IRC works across the arc of crisis with Central American families — from the crisis in El Salvador or Honduras, when families are stuck on the Mexican side of the border in Ciudad Juarez, when they are released on the US side of the border in Arizona and California, and throughout their court proceedings in the US. 

The IRC helps refugees fleeing war and persecution to rebuild their lives in 25 U.S. cities. The asylum-seeking families (ASF) program is IRC’s first emergency response to a migration crisis in the US. The IRC is providing assistance including case management, mental health referrals, emergency housing and cash assistance, and legal representation to asylum-seeking families in seven cities in Texas, California, Colorado and Arizona as well as NY and NJ. The IRC’s asylum-seeking families program served 6,000 people, the vast majority families, last year alone.

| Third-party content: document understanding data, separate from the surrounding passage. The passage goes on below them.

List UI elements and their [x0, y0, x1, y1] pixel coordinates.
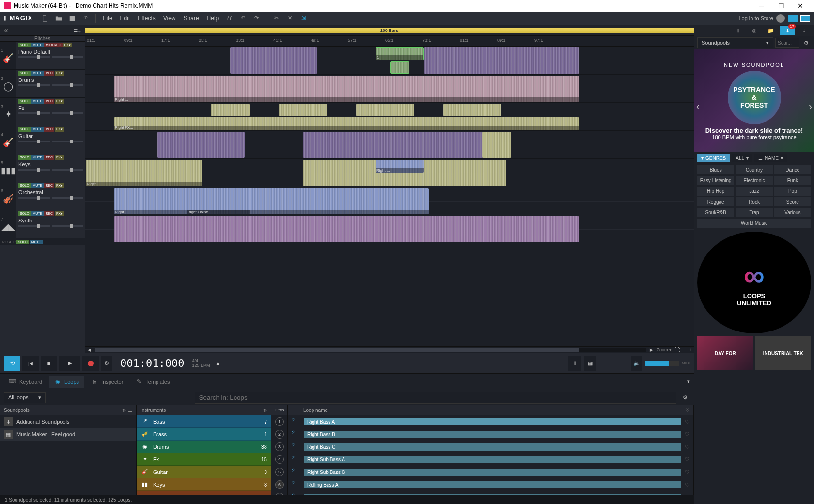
audio-clip[interactable] — [230, 47, 317, 74]
track-fx-button[interactable]: FX▾ — [55, 71, 64, 76]
instrument-item[interactable]: 🎸Guitar3 — [137, 466, 271, 478]
loop-fav-icon[interactable]: ♡ — [685, 408, 689, 413]
genre-pill[interactable]: Electronic — [736, 176, 772, 185]
track-header[interactable]: 4🎸 SOLOMUTERECFX▾ Guitar — [0, 126, 85, 154]
loop-item[interactable]: 𝄢Right Sub Bass A♡ — [288, 453, 693, 466]
audio-clip[interactable] — [482, 132, 511, 158]
genres-filter-button[interactable]: ▾ GENRES — [697, 154, 730, 162]
mute-master-button[interactable]: 🔈 — [631, 356, 642, 371]
audio-clip[interactable]: 1 — [376, 47, 424, 60]
track-name[interactable]: Synth — [18, 217, 83, 224]
menu-effects[interactable]: Effects — [134, 15, 159, 22]
track-name[interactable]: Drums — [18, 77, 83, 83]
favorite-icon[interactable]: ♡ — [685, 469, 689, 475]
zoom-out-icon[interactable]: − — [683, 347, 686, 353]
track-instrument-icon[interactable]: 6🎻 — [0, 182, 16, 210]
genre-pill[interactable]: Soul/R&B — [697, 208, 734, 217]
track-solo-button[interactable]: SOLO — [18, 155, 31, 160]
instrument-item[interactable]: ✦Fx15 — [137, 453, 271, 466]
audio-clip[interactable] — [390, 61, 409, 74]
audio-clip[interactable] — [157, 132, 245, 158]
avatar-icon[interactable] — [776, 14, 785, 23]
maximize-button[interactable]: ☐ — [771, 0, 791, 12]
track-name[interactable]: Orchestral — [18, 189, 83, 196]
genre-pill[interactable]: Trap — [736, 208, 772, 217]
track-pan-slider[interactable] — [18, 225, 50, 227]
genre-pill[interactable]: Reggae — [697, 197, 734, 206]
track-fx-button[interactable]: FX▾ — [55, 211, 64, 216]
rp-tab-store[interactable]: ◎ — [747, 26, 762, 35]
track-rec-button[interactable]: REC — [44, 127, 54, 132]
track-pan-slider[interactable] — [18, 197, 50, 199]
audio-clip[interactable] — [211, 104, 250, 116]
promo-tile-2[interactable]: INDUSTRIAL TEK — [755, 336, 812, 370]
track-name[interactable]: Guitar — [18, 133, 83, 140]
menu-edit[interactable]: Edit — [116, 15, 134, 22]
track-pan-slider[interactable] — [18, 84, 50, 86]
track-header[interactable]: 3✦ SOLOMUTERECFX▾ Fx — [0, 98, 85, 126]
genre-pill[interactable]: Score — [774, 197, 811, 206]
loop-item[interactable]: 𝄢Right Sub Bass B♡ — [288, 466, 693, 478]
favorite-icon[interactable]: ♡ — [685, 419, 689, 425]
instrument-item[interactable]: 🎺Brass1 — [137, 428, 271, 441]
audio-clip[interactable]: Right Orche... — [187, 188, 429, 214]
track-solo-button[interactable]: SOLO — [18, 99, 31, 104]
genre-pill[interactable]: Easy Listening — [697, 176, 734, 185]
track-vol-slider[interactable] — [52, 141, 83, 142]
track-solo-button[interactable]: SOLO — [18, 211, 31, 216]
track-header[interactable]: 5▮▮▮ SOLOMUTERECFX▾ Keys — [0, 154, 85, 182]
metronome-button[interactable]: ▲ — [212, 356, 223, 371]
tab-loops[interactable]: ◉Loops — [49, 376, 84, 388]
tool-icon[interactable]: ⇲ — [298, 13, 309, 24]
track-fx-button[interactable]: FX▾ — [63, 43, 72, 47]
master-volume-slider[interactable] — [645, 361, 679, 366]
track-fx-button[interactable]: FX▾ — [55, 155, 64, 160]
track-rec-button[interactable]: REC — [44, 155, 54, 160]
track-instrument-icon[interactable]: 1🎸 — [0, 42, 16, 69]
loops-settings-icon[interactable]: ⚙ — [680, 393, 690, 402]
zoom-in-icon[interactable]: + — [689, 347, 692, 353]
track-instrument-icon[interactable]: 5▮▮▮ — [0, 154, 16, 182]
track-instrument-icon[interactable]: 3✦ — [0, 98, 16, 126]
track-vol-slider[interactable] — [52, 84, 83, 86]
login-link[interactable]: Log in to Store — [738, 16, 773, 21]
track-vol-slider[interactable] — [52, 112, 83, 114]
promo-prev-icon[interactable]: ‹ — [696, 101, 700, 112]
sp-list-icon[interactable]: ☰ — [128, 408, 132, 413]
skip-start-button[interactable]: |◄ — [22, 356, 39, 371]
inst-sort-icon[interactable]: ⇅ — [263, 408, 267, 413]
favorite-icon[interactable]: ♡ — [685, 431, 689, 438]
track-solo-button[interactable]: SOLO — [18, 183, 31, 188]
sp-sort-icon[interactable]: ⇅ — [122, 408, 126, 413]
open-icon[interactable] — [53, 13, 64, 24]
pitch-item[interactable]: 7 — [271, 491, 287, 495]
audio-clip[interactable] — [303, 132, 506, 158]
collapse-tracks-icon[interactable]: « — [4, 26, 8, 35]
view-toggle-2[interactable] — [800, 15, 810, 22]
audio-clip[interactable] — [443, 104, 501, 116]
genre-pill[interactable]: Country — [736, 165, 772, 174]
record-button[interactable] — [82, 356, 99, 371]
track-vol-slider[interactable] — [52, 169, 83, 171]
track-instrument-icon[interactable]: 7◢◣ — [0, 210, 16, 238]
rp-tab-import[interactable]: ⤓ — [797, 26, 811, 35]
pitch-item[interactable]: 2 — [271, 428, 287, 441]
rp-category-dropdown[interactable]: Soundpools▾ — [697, 37, 773, 48]
favorite-icon[interactable]: ♡ — [685, 444, 689, 450]
track-lane[interactable]: 1 — [85, 47, 694, 75]
favorite-icon[interactable]: ♡ — [685, 457, 689, 463]
loop-item[interactable]: 𝄢Rolling Bass A♡ — [288, 478, 693, 491]
pitch-item[interactable]: 6 — [271, 478, 287, 491]
track-solo-button[interactable]: SOLO — [18, 71, 31, 76]
track-vol-slider[interactable] — [52, 197, 83, 199]
tab-templates[interactable]: ✎Templates — [130, 376, 174, 388]
rp-tab-sounds[interactable]: ⫴ — [731, 26, 745, 35]
track-header[interactable]: 7◢◣ SOLOMUTERECFX▾ Synth — [0, 210, 85, 238]
loops-search-input[interactable] — [195, 392, 676, 404]
redo-icon[interactable]: ↷ — [251, 13, 262, 24]
track-fx-button[interactable]: FX▾ — [55, 127, 64, 132]
zoom-fit-icon[interactable]: ⛶ — [674, 347, 680, 353]
menu-help[interactable]: Help — [203, 15, 223, 22]
keyboard-button[interactable]: ▦ — [584, 356, 596, 371]
track-pan-slider[interactable] — [18, 56, 50, 58]
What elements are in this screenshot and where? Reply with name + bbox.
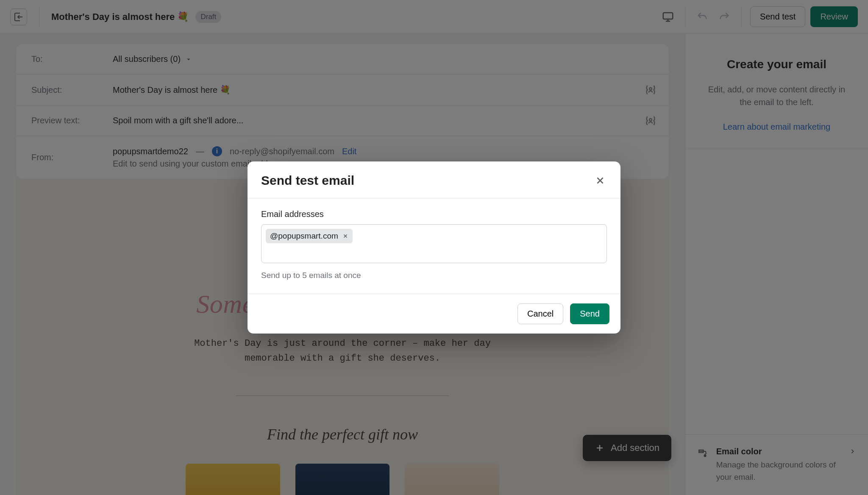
email-addresses-input[interactable]: @popupsmart.com [261, 224, 607, 263]
send-button[interactable]: Send [570, 303, 609, 324]
close-icon [595, 175, 606, 186]
email-addresses-label: Email addresses [261, 209, 607, 219]
close-icon [342, 233, 348, 239]
send-test-modal: Send test email Email addresses @popupsm… [248, 161, 620, 334]
email-chip-value: @popupsmart.com [270, 231, 338, 241]
email-chip[interactable]: @popupsmart.com [266, 229, 353, 243]
chip-remove-button[interactable] [342, 233, 348, 239]
modal-close-button[interactable] [593, 174, 607, 187]
modal-footer: Cancel Send [248, 294, 620, 334]
modal-backdrop[interactable]: Send test email Email addresses @popupsm… [0, 0, 868, 495]
modal-header: Send test email [248, 161, 620, 198]
cancel-button[interactable]: Cancel [517, 303, 563, 324]
modal-body: Email addresses @popupsmart.com Send up … [248, 198, 620, 294]
modal-title: Send test email [261, 173, 354, 188]
email-help-text: Send up to 5 emails at once [261, 271, 607, 280]
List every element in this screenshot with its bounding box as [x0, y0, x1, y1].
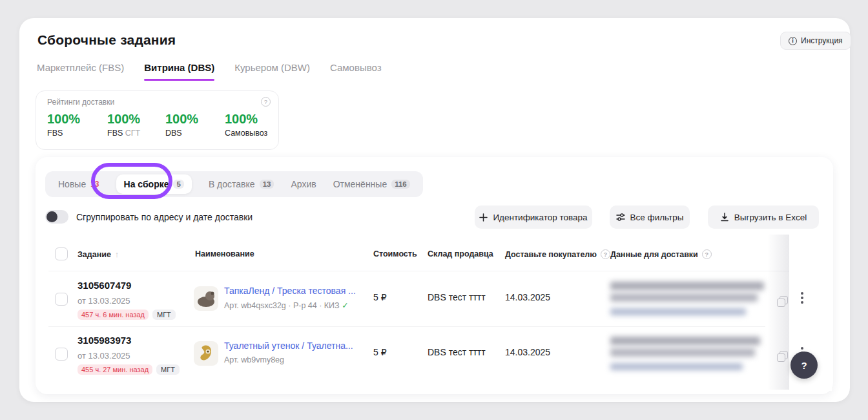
plus-icon: [479, 213, 488, 222]
mgt-badge: МГТ: [152, 310, 176, 320]
warehouse-cell: DBS тест тттт: [428, 347, 486, 357]
active-tab-underline: [144, 79, 214, 81]
instruction-button[interactable]: i Инструкция: [780, 32, 851, 50]
sort-asc-icon: ↑: [115, 249, 119, 259]
info-icon: i: [789, 37, 797, 45]
tab-vitrina-dbs[interactable]: Витрина (DBS): [144, 62, 214, 81]
deliver-by-cell: 14.03.2025: [505, 292, 550, 302]
rating-dbs: 100% DBS: [165, 112, 198, 138]
instruction-label: Инструкция: [801, 36, 843, 45]
col-header-task[interactable]: Задание ↑: [78, 249, 119, 259]
mgt-badge: МГТ: [156, 364, 180, 375]
status-tabs: Новые 13 На сборке 5 В доставке 13 Архив…: [45, 171, 423, 197]
assembling-count: 5: [173, 180, 183, 189]
ratings-help-icon[interactable]: ?: [261, 97, 271, 107]
task-id: 3105983973: [78, 335, 131, 346]
col-header-price: Стоимость: [373, 249, 417, 258]
delivery-ratings-card: Рейтинги доставки ? 100% FBS 100% FBS СГ…: [36, 90, 279, 150]
overdue-badge: 457 ч. 6 мин. назад: [78, 310, 149, 320]
in-delivery-count: 13: [260, 180, 274, 189]
status-tab-cancelled[interactable]: Отменённые 116: [333, 179, 410, 189]
status-tab-assembling[interactable]: На сборке 5: [116, 174, 192, 194]
tab-marketplace-fbs[interactable]: Маркетплейс (FBS): [37, 62, 124, 81]
filters-icon: [616, 213, 625, 222]
rating-fbs-sgt: 100% FBS СГТ: [107, 112, 140, 138]
status-tab-new[interactable]: Новые 13: [58, 179, 99, 189]
orders-panel: Новые 13 На сборке 5 В доставке 13 Архив…: [36, 157, 833, 394]
row-menu-button[interactable]: [798, 289, 806, 306]
help-fab[interactable]: ?: [790, 352, 818, 379]
main-tabs: Маркетплейс (FBS) Витрина (DBS) Курьером…: [37, 62, 382, 81]
all-filters-button[interactable]: Все фильтры: [610, 205, 690, 229]
product-link[interactable]: ТапкаЛенд / Треска тестовая ...: [224, 286, 356, 296]
copy-icon[interactable]: [777, 296, 787, 306]
overdue-badge: 455 ч. 27 мин. назад: [78, 364, 152, 375]
row-checkbox[interactable]: [55, 293, 68, 306]
page-title: Сборочные задания: [37, 32, 176, 48]
kiz-check-icon: ✓: [342, 301, 348, 310]
deliver-by-help-icon[interactable]: ?: [601, 249, 610, 259]
col-header-warehouse: Склад продавца: [428, 249, 493, 258]
status-tab-archive[interactable]: Архив: [291, 179, 316, 189]
status-tab-in-delivery[interactable]: В доставке 13: [209, 179, 274, 189]
cancelled-count: 116: [391, 180, 410, 189]
header-divider: [48, 271, 791, 271]
page: Сборочные задания i Инструкция Маркетпле…: [0, 0, 868, 420]
product-article: Арт. wb9vmy8eg: [224, 355, 284, 364]
group-toggle-label: Сгруппировать по адресу и дате доставки: [76, 212, 253, 222]
table-row: 3105983973 от 13.03.2025 455 ч. 27 мин. …: [36, 333, 833, 381]
table-row: 3105607479 от 13.03.2025 457 ч. 6 мин. н…: [36, 278, 833, 326]
row-divider: [48, 326, 765, 327]
main-card: Сборочные задания i Инструкция Маркетпле…: [19, 18, 850, 402]
product-article: Арт. wb4qsxc32g · Р-р 44 · КИЗ ✓: [224, 300, 349, 310]
rating-fbs: 100% FBS: [47, 112, 80, 138]
delivery-data-help-icon[interactable]: ?: [702, 249, 712, 259]
price-cell: 5 ₽: [373, 347, 387, 357]
product-link[interactable]: Туалетный утенок / Туалетна...: [224, 341, 353, 351]
deliver-by-cell: 14.03.2025: [505, 347, 550, 357]
task-id: 3105607479: [78, 280, 131, 291]
row-checkbox[interactable]: [55, 348, 68, 361]
ratings-title: Рейтинги доставки: [47, 98, 114, 107]
tab-pickup[interactable]: Самовывоз: [330, 62, 382, 81]
col-header-delivery-data: Данные для доставки ?: [610, 249, 712, 259]
col-header-name: Наименование: [195, 249, 254, 258]
add-product-id-button[interactable]: Идентификатор товара: [475, 205, 592, 229]
copy-icon[interactable]: [777, 351, 787, 361]
tab-courier-dbw[interactable]: Курьером (DBW): [234, 62, 310, 81]
group-toggle-row: Сгруппировать по адресу и дате доставки: [45, 210, 253, 224]
task-date: от 13.03.2025: [78, 351, 130, 361]
download-icon: [720, 213, 729, 222]
task-date: от 13.03.2025: [78, 296, 130, 306]
group-toggle[interactable]: [45, 210, 68, 224]
product-thumbnail: [194, 341, 218, 366]
new-count: 13: [90, 180, 99, 189]
rating-pickup: 100% Самовывоз: [225, 112, 267, 138]
select-all-checkbox[interactable]: [55, 247, 68, 260]
warehouse-cell: DBS тест тттт: [428, 292, 486, 302]
col-header-deliver-by: Доставьте покупателю ?: [505, 249, 610, 259]
price-cell: 5 ₽: [373, 292, 387, 302]
product-thumbnail: [194, 286, 218, 311]
export-excel-button[interactable]: Выгрузить в Excel: [708, 205, 819, 229]
toggle-knob: [46, 211, 57, 222]
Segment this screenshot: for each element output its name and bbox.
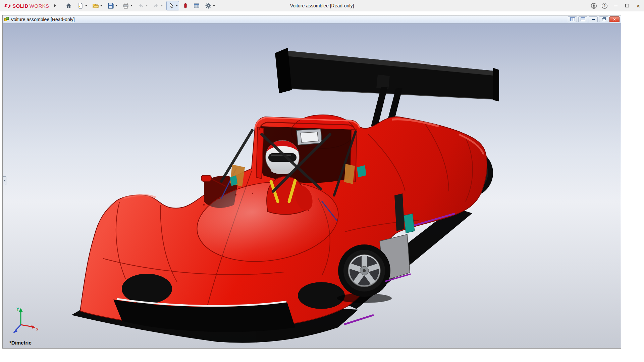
triad-y-axis: Y [16, 307, 23, 325]
spreadsheet-icon [193, 2, 200, 9]
chevron-down-icon [85, 5, 87, 6]
undo-icon [138, 2, 144, 9]
app-titlebar: SOLIDWORKS [0, 0, 644, 11]
svg-text:Y: Y [16, 307, 19, 312]
solidworks-brand: SOLIDWORKS [0, 2, 49, 9]
new-document-button[interactable] [76, 1, 89, 10]
new-document-icon [77, 2, 84, 9]
chevron-down-icon [115, 5, 117, 6]
minimize-icon [592, 19, 595, 20]
solidworks-logo-icon [3, 2, 11, 9]
redo-icon [153, 2, 159, 9]
app-close-button[interactable]: × [633, 0, 644, 11]
viewport-canvas[interactable]: Y x *Dimetric [3, 24, 621, 348]
svg-text:x: x [36, 327, 39, 331]
chevron-down-icon [100, 5, 102, 6]
save-button[interactable] [106, 1, 119, 10]
brand-text-secondary: WORKS [30, 3, 49, 9]
doc-close-button[interactable]: × [609, 16, 620, 22]
view-orientation-label: *Dimetric [9, 340, 32, 346]
minimize-icon [614, 6, 618, 6]
options-button[interactable] [204, 1, 216, 10]
help-button[interactable]: ? [599, 0, 610, 11]
chevron-down-icon [161, 5, 163, 6]
front-right-wheel [298, 282, 345, 309]
feature-panel-collapse-tab[interactable] [3, 176, 6, 185]
doc-minimize-button[interactable] [589, 16, 598, 22]
home-button[interactable] [64, 1, 73, 10]
document-window: Voiture assomblee [Read-only] × [2, 15, 621, 349]
tile-horizontal-button[interactable] [578, 16, 587, 22]
orientation-triad[interactable]: Y x [7, 305, 40, 337]
chevron-left-icon [4, 179, 5, 182]
red-capsule-tool-button[interactable] [181, 1, 190, 10]
rear-left-wheel[interactable] [338, 244, 390, 297]
front-left-wheel [122, 274, 172, 304]
account-icon [591, 3, 597, 9]
print-button[interactable] [121, 1, 134, 10]
rear-wing[interactable] [275, 48, 499, 128]
help-icon: ? [602, 3, 607, 9]
3d-model-scene[interactable] [3, 24, 621, 348]
document-titlebar[interactable]: Voiture assomblee [Read-only] × [3, 15, 621, 24]
assembly-document-icon [4, 17, 9, 22]
restore-icon [602, 18, 605, 21]
document-title: Voiture assomblee [Read-only] [11, 17, 75, 22]
triad-x-axis: x [21, 325, 39, 331]
main-toolbar [64, 1, 216, 10]
open-button[interactable] [91, 1, 104, 10]
redo-button[interactable] [151, 1, 164, 10]
close-icon: × [636, 3, 640, 9]
tile-horizontal-icon [581, 17, 585, 21]
chevron-down-icon [213, 5, 215, 6]
breadcrumb-expand-button[interactable] [54, 4, 56, 7]
undo-button[interactable] [136, 1, 149, 10]
account-button[interactable] [588, 0, 599, 11]
titlebar-right-cluster: ? × [588, 0, 644, 11]
document-window-buttons: × [568, 16, 620, 22]
app-minimize-button[interactable] [610, 0, 621, 11]
chevron-down-icon [130, 5, 132, 6]
doc-restore-button[interactable] [599, 16, 608, 22]
intake-box [297, 129, 322, 145]
home-icon [65, 2, 72, 9]
wing-endplate-right [493, 68, 499, 101]
open-folder-icon [92, 2, 99, 9]
tile-vertical-button[interactable] [568, 16, 577, 22]
triad-z-axis [13, 325, 21, 333]
chevron-down-icon [176, 5, 178, 6]
red-capsule-icon [183, 2, 188, 9]
options-gear-icon [205, 2, 212, 9]
spreadsheet-tool-button[interactable] [192, 1, 201, 10]
app-maximize-button[interactable] [621, 0, 633, 11]
select-cursor-icon [168, 2, 174, 9]
brand-text-primary: SOLID [12, 3, 29, 9]
select-tool-button[interactable] [166, 1, 179, 10]
app-window-title: Voiture assomblee [Read-only] [290, 0, 354, 11]
close-icon: × [613, 17, 616, 21]
tile-vertical-icon [570, 17, 575, 21]
print-icon [122, 2, 129, 9]
chevron-down-icon [146, 5, 148, 6]
maximize-icon [625, 4, 629, 7]
save-icon [107, 2, 114, 9]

In Mexico, the IRC is supporting local organizations and shelters in Ciudad Juarez to primarily meet the immediate needs of primarily female migrants, asylum seekers and deportees. 

In the Northern Triangle, The IRC is working to address the root causes and the symptoms of the crisis. The IRC works with local organizations in El Salvador, Honduras and Guatemala to build capacity to serve impacted families. The IRC has launched CuentaNos.org, its interactive information platform for migrants, refugees and returnees tailored to their needs, location and destination in El Salvador and Honduras and is preparing to launch in Guatemala. IRC also works with internally-displaced persons in El Salvador with a focus on women, girls and the LGBTQ+ population.